The government this afternoon announced masks and rapid antigen tests would be made freely available while the country battled a resurgence of Covid-19 and other winter illnesses.
University of Otago's Professor Michael Baker told RNZ much more was required to prevent the worst outcomes of a "really grim winter".
"We are missing the fundamental measure to stop sharing this virus widely and that is universal mask use indoors."
Baker said New Zealand needed to shift to becoming a "mask-using society", which he believed could be achieved only through mandating their use in most indoor environments.
"The very ad hoc approach to requiring mask use is eroding the social licence for them," Baker said.
"You go to one social event, and everyone's wearing a mask, and so you feel comfortable. Next day, you go to a different one, and no one's wearing a mask, except you, and that feels a bit odd. We need to get rid of those inconsistencies."
Baker said he believed the government had opted for a greater focus on personal responsibility for fear of a potential political backlash.

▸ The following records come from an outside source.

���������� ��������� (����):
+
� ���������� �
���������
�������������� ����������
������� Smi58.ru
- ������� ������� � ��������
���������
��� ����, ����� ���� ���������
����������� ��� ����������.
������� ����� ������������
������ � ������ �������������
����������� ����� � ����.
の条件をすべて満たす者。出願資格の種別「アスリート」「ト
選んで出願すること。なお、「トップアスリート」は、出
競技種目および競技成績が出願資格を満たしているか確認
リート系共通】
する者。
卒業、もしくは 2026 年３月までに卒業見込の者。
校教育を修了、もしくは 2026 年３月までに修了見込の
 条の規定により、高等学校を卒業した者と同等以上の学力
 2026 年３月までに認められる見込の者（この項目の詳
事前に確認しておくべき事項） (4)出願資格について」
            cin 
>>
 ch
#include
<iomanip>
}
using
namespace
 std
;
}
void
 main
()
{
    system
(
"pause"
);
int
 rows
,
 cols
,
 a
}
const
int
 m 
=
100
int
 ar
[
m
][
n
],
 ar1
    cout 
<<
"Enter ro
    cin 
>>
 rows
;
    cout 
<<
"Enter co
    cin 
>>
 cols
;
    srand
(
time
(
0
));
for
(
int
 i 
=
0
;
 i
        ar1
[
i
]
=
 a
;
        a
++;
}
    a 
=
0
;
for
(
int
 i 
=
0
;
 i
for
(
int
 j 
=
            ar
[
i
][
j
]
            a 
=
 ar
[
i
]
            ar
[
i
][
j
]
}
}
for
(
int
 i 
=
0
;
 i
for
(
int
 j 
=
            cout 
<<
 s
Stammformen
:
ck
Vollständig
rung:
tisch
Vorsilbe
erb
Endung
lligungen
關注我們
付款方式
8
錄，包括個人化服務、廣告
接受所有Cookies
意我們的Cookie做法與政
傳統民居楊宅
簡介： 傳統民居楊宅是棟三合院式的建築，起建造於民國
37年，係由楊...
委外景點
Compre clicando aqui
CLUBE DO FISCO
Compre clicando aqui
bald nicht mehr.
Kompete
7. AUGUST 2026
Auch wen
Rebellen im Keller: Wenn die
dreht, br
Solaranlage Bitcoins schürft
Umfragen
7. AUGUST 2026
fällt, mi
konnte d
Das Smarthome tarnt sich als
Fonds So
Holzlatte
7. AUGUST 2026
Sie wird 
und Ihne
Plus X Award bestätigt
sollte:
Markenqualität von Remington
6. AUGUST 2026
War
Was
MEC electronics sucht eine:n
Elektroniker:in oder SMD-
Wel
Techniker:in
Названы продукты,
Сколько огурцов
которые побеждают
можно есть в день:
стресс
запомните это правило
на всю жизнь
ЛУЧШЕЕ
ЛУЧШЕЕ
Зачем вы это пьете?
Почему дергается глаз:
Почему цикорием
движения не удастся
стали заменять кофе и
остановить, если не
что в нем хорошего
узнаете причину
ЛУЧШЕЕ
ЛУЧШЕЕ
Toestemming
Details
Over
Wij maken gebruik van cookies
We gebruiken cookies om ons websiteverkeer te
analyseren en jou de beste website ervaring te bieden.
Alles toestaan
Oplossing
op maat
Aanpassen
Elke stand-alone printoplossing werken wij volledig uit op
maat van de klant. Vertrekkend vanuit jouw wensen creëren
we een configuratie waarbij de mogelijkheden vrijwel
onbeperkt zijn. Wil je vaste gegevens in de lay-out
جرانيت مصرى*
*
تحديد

"Unfortunately, we've politicised this issue too much and politics is starting to take over from the science."
But, speaking to Checkpoint, Covid-19 Response Minister Ayesha Verrall said it was "not simple" to implement mask mandates.

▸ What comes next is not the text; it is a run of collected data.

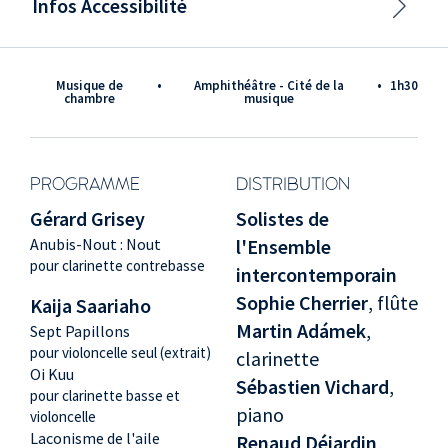
Infos Accessibilité
Musique de
•
Amphithéâtre - Cité de la
•
1h30
chambre
musique
PROGRAMME
DISTRIBUTION
Gérard Grisey
Solistes de
Anubis-Nout : Nout
l'Ensemble
pour clarinette contrebasse
intercontemporain
Sophie Cherrier
, flûte
Kaija Saariaho
Martin Adámek
,
Sept Papillons
pour violoncelle seul (extrait)
clarinette
Oi Kuu
Sébastien Vichard
,
pour clarinette basse et
piano
violoncelle
Laconisme de l'aile
Renaud Déjardin
,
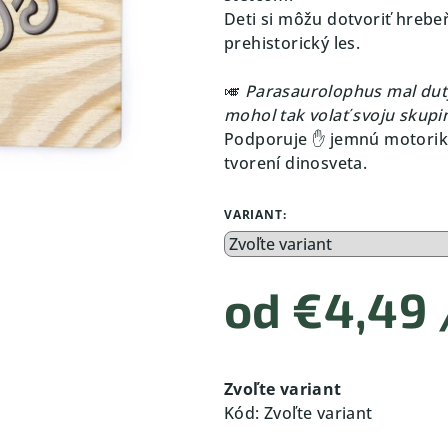
Deti si môžu dotvoriť hrebeň
prehistorický les.
🎺
Parasaurolophus mal dutý
mohol tak volať svoju skup
Podporuje ✋ jemnú motoriku,
tvorení dinosveta.
VARIANT:
od
€4,49
Jednotková
cena:
Zvoľte variant
Kód:
Zvoľte variant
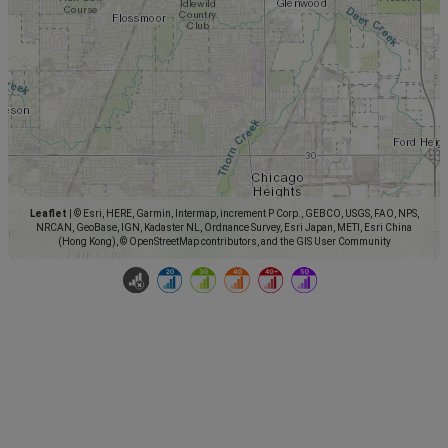
Leaflet
|
© Esri, HERE, Garmin, Intermap, increment P Corp., GEBCO, USGS, FAO, NPS,
NRCAN, GeoBase, IGN, Kadaster NL, Ordnance Survey, Esri Japan, METI, Esri China
(Hong Kong), © OpenStreetMap contributors, and the GIS User Community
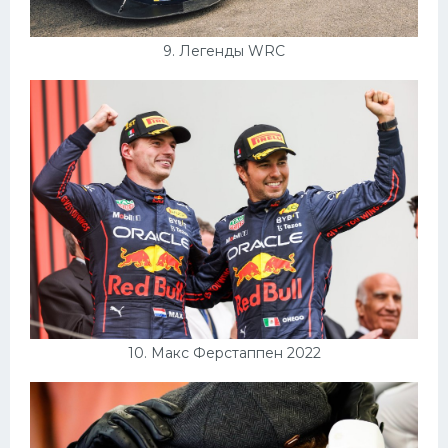
9. Легенды WRC
10. Макс Ферстаппен 2022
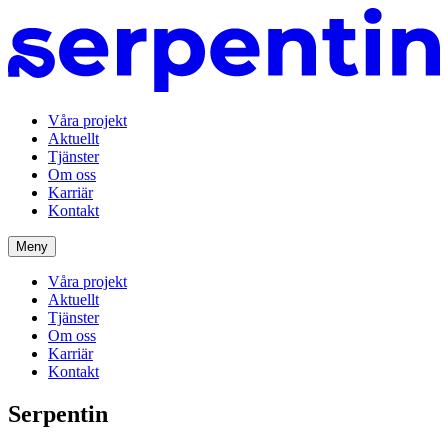
Våra projekt
Aktuellt
Tjänster
Om oss
Karriär
Kontakt
Meny
Våra projekt
Aktuellt
Tjänster
Om oss
Karriär
Kontakt
Serpentin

"It impacts the running of many businesses and we need people to take a pragmatic approach to this."
Verrall said, however, she would encourage everyone to wear a mask while indoors as much as possible.
She rejected the suggestion the government's approach to tackling rising Covid-19 cases was based on politics over health.
She would not say if the predicted peak of 1200 hospitalisations a day would be a crisis, but said the government was doing everything it could to avoid the scenario playing out.
"I think it's really important we respond to the very real pressures in our health system, and I've been in close contact with healthcare workers, as well as following the statistics we get to make sure we know what the facts are, and that we respond to them and fix the problems that exist.
"A lot of what we set out today is designed to do that."
Green Party MP Teanau Tuiono said today's development was "about time", but he would have liked to see masks made mandatory in schools.